Data supplied: Begin

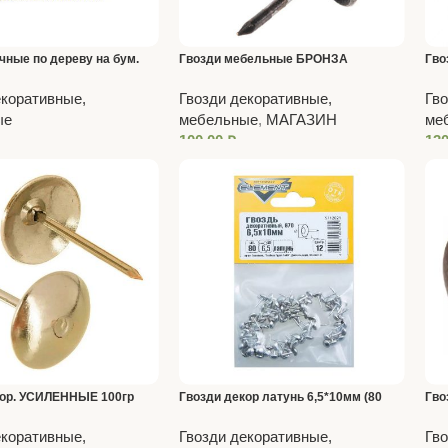
чные по дереву на бум.
Гвозди мебельные БРОНЗА
Гво
4 (3,05*75 RIEG гальв.
шт.)
екоративные,
Гвозди декоративные,
Гво
0шт/уп
ые
мебельные
,
МАГАЗИН
ме
100,00
₽
13
кор. УСИЛЕННЫЕ 100гр
Гвозди декор латунь 6,5*10мм (80
Гво
шт.)
екоративные,
Гвозди декоративные,
Гво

Data supplied: End

#### Exercise:
Leave out the pictures and return the rest of the records exactly.

#### Solution to the problem:
чные по дереву на бум.
Гвозди мебельные БРОНЗА
Гво
4 (3,05*75 RIEG гальв.
шт.)
екоративные,
Гвозди декоративные,
Гво
0шт/уп
ые
мебельные
,
МАГАЗИН
ме
100,00
₽
13
кор. УСИЛЕННЫЕ 100гр
Гвозди декор латунь 6,5*10мм (80
Гво
шт.)
екоративные,
Гвозди декоративные,
Гво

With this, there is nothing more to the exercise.